Mereka masih kerap mendapat perundungan dalam kehidupan keseharian, pada lingkungan sosial masyarakat. Bahkan, bentuk perundungan itu juga mereka terima dalam lingkungan pendidikan.
Gadis belia berinisial ND (14) misalnya, penganut penghayat kepercayaan Kawruh Rasa Sejati. Belum lama dia secara resmi mengikuti aliran Kepercayaan Terhadap Tuhan yang Maha Esa itu. Dia memutuskan untuk mengikuti kepercayaan yang ibunya anut.
Sewaktu SMP, ND beberapa kali mendapatkan perlakuan tidak nyaman. Meskipun dia sekolah di SMP Negeri, namun dia ‘seolah’ dapat paksaan untuk mengenakan hijab pakaian umat muslim.
Padahal, itu bukan aturan resmi dari sekolah seperti di MTs atau MA. Tetapi lebih karena melihat kebanyakan siswi di sekolah tersebut, menggunakan busana panjang dan berhijab.
“Itu sekolah negeri, harusnya ngga boleh begitu (menyuruh berhijab, red),” katanya, usai diskusi publik bertajuk Praktik Baik: Mewujudkan Hak Penghayat Kepercayaan Terhadap Tuhan yang Maha Esa, di Pendopo Si Panji Purwokerto, Kamis (15/08/2024).
Dia menceritakan, gurunya dulu pernah memintanya mengenakan hijab. Meskipun itu bersifat imbauan, namun permintaan itu lebih dari sekali.
Bahkan, kalimat perintah itu terlontar di hadapan banyak guru lain. AKibat berkali-kali ada imbauan seperti itu, ND pun seakan mendapat cap sebagai orang aneh.
Dia menceritakan pengalaman, dulu ada guru Mapel yang sampai hati mempertanyakan alasan saya menjadi penganut kepercayaan.
“Seharusnya guru tidak boleh bilang seperti itu,” katanya.
Kisah pahit lainnya, pernah dia alami di luar lingkungan sekolah lewat para kerabatanya. Sepupunya, bahkan ikut jadi korban perundungan karena memiliki saudara penganut kepercayaan sepertinya.
“Sepupu saya sempat kena mental, karena ada yang mengatainya saudara orang yang menyembah pohon,” ujarnya.
Ibunda ND, berinisial S menambahkan, tidak hanya pada anaknya, perlakukan kurang mengenakan juga dia alami. Meskipun suaminya telah menerima apa yang menjadi pilihannya, tapi keluarga suami belum sepenuhnya menerima.

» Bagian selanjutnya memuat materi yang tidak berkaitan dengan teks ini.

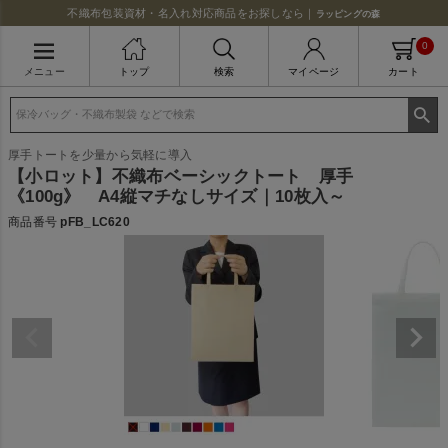
不織布包装資材・名入れ対応商品をお探しなら｜
ラッピングの森
0
メニュー
トップ
検索
マイページ
カート
厚手トートを少量から気軽に導入
【小ロット】不織布ベーシックトート 厚手
《100g》 A4縦マチなしサイズ｜10枚入～
商品番号
pFB_LC620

S berusaha untuk tidak melawan, dia justru terus memberikan penjelasanseputar agama kepercayaan dsb.
“Banyak hal yang saya sampaikan tentang penghayat, apa itu penghayat. karena mereka tidak mengenal, jadi ngga ngerti. Penghayat kepercayaan itu lebih mengedepankan budi pekerti luhur, spiritualnya,” katanya.

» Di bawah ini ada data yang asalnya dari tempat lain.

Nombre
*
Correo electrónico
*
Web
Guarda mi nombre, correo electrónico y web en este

S masih menjalani prosesi perkawainan dengan cara Islam, saat menikah dengan sang suami. Karena waktu itu kata dia, keputusan MK belum keluar. Sedangkan dari SD sampai S1, dia masih mendapatkan pendidikan Islam.

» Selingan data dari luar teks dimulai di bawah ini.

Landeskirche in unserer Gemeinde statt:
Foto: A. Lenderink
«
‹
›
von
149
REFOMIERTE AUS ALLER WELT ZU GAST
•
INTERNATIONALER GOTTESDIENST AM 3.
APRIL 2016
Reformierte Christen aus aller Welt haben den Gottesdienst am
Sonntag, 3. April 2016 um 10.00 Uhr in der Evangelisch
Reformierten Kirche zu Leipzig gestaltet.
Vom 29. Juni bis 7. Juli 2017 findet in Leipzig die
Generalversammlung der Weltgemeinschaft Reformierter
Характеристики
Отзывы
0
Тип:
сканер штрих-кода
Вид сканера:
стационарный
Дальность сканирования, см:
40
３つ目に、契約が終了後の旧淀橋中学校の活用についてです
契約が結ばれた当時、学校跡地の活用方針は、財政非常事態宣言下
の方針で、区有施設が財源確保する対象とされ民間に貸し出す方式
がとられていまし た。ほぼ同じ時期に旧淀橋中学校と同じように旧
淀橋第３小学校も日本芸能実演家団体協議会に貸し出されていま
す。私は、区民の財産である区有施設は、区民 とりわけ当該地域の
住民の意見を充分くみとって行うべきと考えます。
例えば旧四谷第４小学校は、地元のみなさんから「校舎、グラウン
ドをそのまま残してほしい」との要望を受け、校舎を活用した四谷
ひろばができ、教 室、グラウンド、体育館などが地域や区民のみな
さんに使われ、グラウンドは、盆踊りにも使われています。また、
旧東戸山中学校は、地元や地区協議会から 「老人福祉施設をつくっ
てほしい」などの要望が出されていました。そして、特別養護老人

“Setelah ada putusan MK, saya ganti KTP jadi kepercayaan,” ujarnya.
Mengenai fasilitas tempat peribadatan, seharusnya ada tempat khusus yang berstandar. Namun, selama ini masih memanfaatkan rumah sesepuh. Aktivitasnya hanya sekali dalam seminggu, di Sanggar Pamujan.
“Setiap malam minggu, kami semedi dan olah rasa,” katanya.
Agenda yang sedang mereka rancang adalah merumuskan kurikulum untuk penerapan di sekolah. Karena selama ini, belum tersusun sistematikanya soal apa saja pelajaran agama kepercayaan untuk jenjang SD, SMP dan seterusnya.
“Agenda kita sekarang adalah merancang kurikulum, membuat sistematikanya seperti apa,” kata perempuan yang sedang menempuh kuliah prodi Ilmu Kaum Penghayat ini.